VFIO 2023 / Radeon 7000 Edition [WIP]

sounds more like a timing issue, try “invtsc” and set “migratable=no”

1 Like

@wendell Not sure how confident you should be proclaiming the 7000 series good for VFIO. I have an issue where it works with flat titles fine, but for VR…
files catbox moe dd6dub.mp4
I have vfio bound to the card at boot, and haven’t done anything different then you would for a nvidia card than manually passing the bios rom and the rebar stuff. This used to work at some point on the 6 series kernels, but now even on 6.1 Its just doesn’t work anymore. Any ideas? My whole pc goes down. All I can tell from having dmesg -w in another terminal is that it’s some sort of page fault in vfio.
EDIT: I have resource0 set to 32GB and resource2 set to 2MB as I read from posts by Aiber that that was the correct way to get rebar working. When I get more time I’ll try what I just saw here about some weird relationship between the sizes now?

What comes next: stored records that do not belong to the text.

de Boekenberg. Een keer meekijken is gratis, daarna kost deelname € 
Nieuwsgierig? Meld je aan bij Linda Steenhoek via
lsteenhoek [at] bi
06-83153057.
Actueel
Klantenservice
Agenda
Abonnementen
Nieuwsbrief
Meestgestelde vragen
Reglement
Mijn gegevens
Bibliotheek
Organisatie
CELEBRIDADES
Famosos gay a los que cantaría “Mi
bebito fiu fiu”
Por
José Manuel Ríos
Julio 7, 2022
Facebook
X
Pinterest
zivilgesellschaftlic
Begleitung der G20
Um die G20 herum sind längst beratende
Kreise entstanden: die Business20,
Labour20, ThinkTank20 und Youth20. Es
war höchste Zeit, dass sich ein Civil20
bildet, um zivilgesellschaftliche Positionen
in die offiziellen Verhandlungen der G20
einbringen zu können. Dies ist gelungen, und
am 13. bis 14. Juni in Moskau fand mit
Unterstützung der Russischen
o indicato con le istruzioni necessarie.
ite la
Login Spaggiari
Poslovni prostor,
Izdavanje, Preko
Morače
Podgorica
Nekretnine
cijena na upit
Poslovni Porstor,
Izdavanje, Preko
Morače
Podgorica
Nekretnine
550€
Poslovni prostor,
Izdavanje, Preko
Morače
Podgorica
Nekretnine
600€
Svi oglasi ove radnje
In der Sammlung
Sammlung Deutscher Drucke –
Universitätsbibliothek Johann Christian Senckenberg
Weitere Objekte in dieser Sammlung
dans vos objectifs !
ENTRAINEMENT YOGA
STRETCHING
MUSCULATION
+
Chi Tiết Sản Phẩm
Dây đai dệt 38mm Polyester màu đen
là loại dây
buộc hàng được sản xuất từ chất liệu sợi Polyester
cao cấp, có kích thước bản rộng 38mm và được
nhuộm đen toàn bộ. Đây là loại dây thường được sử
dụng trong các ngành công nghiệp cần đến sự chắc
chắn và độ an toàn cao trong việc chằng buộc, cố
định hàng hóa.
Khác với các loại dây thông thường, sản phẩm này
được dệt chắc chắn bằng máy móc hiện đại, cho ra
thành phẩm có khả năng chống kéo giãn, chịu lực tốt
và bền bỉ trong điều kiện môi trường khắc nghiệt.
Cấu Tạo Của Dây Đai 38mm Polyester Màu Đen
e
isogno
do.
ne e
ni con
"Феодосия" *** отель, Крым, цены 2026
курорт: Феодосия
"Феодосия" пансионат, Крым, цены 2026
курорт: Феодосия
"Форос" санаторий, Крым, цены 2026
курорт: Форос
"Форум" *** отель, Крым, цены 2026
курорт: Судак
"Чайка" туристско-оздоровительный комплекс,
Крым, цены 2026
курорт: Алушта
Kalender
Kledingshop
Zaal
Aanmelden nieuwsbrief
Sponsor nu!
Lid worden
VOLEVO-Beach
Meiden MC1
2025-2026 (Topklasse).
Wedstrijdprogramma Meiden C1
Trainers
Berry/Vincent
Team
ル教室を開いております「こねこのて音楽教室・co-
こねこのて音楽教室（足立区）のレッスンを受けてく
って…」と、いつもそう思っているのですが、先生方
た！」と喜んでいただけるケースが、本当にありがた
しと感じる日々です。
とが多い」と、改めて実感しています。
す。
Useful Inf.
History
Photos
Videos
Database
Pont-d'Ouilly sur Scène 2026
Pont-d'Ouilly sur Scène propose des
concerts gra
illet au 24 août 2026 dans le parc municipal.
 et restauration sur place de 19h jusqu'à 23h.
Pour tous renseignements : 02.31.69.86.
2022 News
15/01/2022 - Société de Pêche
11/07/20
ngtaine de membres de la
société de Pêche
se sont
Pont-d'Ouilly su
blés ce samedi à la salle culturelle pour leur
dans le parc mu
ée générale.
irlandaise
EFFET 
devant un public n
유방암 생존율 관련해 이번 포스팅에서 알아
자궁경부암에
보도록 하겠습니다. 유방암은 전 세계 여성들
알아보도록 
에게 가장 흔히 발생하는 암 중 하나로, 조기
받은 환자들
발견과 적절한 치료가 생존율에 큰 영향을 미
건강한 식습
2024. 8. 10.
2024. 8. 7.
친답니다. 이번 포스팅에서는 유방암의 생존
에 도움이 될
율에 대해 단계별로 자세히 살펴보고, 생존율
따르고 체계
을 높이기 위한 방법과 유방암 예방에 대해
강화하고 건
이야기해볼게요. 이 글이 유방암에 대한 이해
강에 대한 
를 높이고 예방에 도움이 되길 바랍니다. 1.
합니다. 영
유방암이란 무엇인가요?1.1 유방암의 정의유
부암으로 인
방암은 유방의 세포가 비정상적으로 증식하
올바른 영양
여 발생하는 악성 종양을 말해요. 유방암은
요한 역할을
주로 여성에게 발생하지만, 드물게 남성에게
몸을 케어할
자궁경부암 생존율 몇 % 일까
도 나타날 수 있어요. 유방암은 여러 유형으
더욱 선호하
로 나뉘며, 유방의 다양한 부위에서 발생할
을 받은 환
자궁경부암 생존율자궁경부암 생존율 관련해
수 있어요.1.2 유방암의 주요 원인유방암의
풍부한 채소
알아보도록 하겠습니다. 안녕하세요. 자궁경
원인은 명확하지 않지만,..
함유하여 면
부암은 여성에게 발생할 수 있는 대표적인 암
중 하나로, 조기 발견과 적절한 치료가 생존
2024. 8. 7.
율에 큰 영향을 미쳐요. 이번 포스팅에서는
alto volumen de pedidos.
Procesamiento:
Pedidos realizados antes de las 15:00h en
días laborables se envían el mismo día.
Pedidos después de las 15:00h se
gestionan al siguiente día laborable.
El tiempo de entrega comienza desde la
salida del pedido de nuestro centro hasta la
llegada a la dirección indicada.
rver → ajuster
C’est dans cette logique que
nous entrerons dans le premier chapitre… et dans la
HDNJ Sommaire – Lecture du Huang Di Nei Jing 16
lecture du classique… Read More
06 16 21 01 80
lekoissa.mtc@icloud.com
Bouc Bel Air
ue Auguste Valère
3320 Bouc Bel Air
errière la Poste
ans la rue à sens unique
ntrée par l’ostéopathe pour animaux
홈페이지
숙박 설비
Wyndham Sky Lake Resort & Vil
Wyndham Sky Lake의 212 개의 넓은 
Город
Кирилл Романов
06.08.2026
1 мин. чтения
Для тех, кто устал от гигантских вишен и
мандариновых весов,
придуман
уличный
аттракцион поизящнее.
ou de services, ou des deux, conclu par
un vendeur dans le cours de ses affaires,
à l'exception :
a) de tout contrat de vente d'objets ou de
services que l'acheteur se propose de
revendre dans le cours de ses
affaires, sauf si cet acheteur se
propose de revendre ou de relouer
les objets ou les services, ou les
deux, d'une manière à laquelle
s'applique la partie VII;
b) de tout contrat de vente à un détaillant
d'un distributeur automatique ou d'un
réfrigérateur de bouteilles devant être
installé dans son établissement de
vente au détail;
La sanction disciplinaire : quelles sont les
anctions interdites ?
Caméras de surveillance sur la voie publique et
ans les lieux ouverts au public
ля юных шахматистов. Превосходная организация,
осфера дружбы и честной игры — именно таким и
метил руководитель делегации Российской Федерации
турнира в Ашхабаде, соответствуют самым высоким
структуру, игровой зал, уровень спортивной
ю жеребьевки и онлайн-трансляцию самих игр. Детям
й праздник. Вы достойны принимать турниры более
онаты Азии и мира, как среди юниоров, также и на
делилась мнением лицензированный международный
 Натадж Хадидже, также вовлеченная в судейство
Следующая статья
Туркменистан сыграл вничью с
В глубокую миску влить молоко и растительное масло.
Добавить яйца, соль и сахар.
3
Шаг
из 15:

I have both settings, except “migratable=off” instead of “no”

well I don’t play PUBG and don’t test everything in detail, the QEMU ChangeLog says “no”

KVM

  • New “invtsc” (Invariant TSC) CPU feature. When enabled, this will block migration and savevm, so it is not enabled by default on any CPU model. To enable invtsc, the migratable=no flag (supported only by -cpu host, by now) is required. So, invtsc is available only if using: -cpu host,migratable=no,+invtsc.

He’s playing PUBG and doesn’t seem to have a problem, but things may have changed

When I try to safe it:

Error changing VM configuration: XML error: Invalid value for attribute 'migratable' in element 'cpu': 'no'.

Yes, that seems to have been changed again
https://listman.redhat.com/archives/libvir-list/2020-July/msg00181.html

Anyway my thought was, if you can start PUBG, then the ANTI-Cheat component doesn’t seem to complain about your configuration at first, that you then get kicked out of the game after plying for a while could be a timing problem

It doesn’t happen though, when I change two settings as described above, without changing timings.

ZFS broken in this kernel ?

modprobe: FATAL: Module zfs not found in directory /lib/modules/6.4.3-060403-generic

Can somebody tell me how to get back to 6.2, tried with mainline but after restart I’m still on 6.4 :frowning:

I just ran my setup again recently but with rebar set to 8GB and 8MB and got new logs. Same exact thing occurs. Does anyone else even do VR in VFIO on a 7900xtx? No idea how this used to work.
dmesg, domain xml, and libvirt logs: dpaste com AELLYGS7J

This exact same setup works with a RTX 3090 with no changes.

1 Like

Oh i so look forward to this, Maybe i can get some answers as to my CPU pinning and process isolation does not work for me, performance dies HARD when i isolate my VM to one CCD on either my 3900x or 7950x. dose not matter what CCD I choose.
But it works well enough for what i use it for. Just trying to make it easier to do a windows install with no monitor or dummy plug placed into the GPU. MDT+PSD is getting me really close to that 2nd goal

I’ve spent the whole day testing REBAR, I’ll keep my hands off it for now, hardly any performance gains for a lot of trouble.
The AMD driver doesn’t recognize it, but GPU-Z says it’s running.
I usually don’t have any driver issues, but the VM with REBAR config now has driver timeouts all the time.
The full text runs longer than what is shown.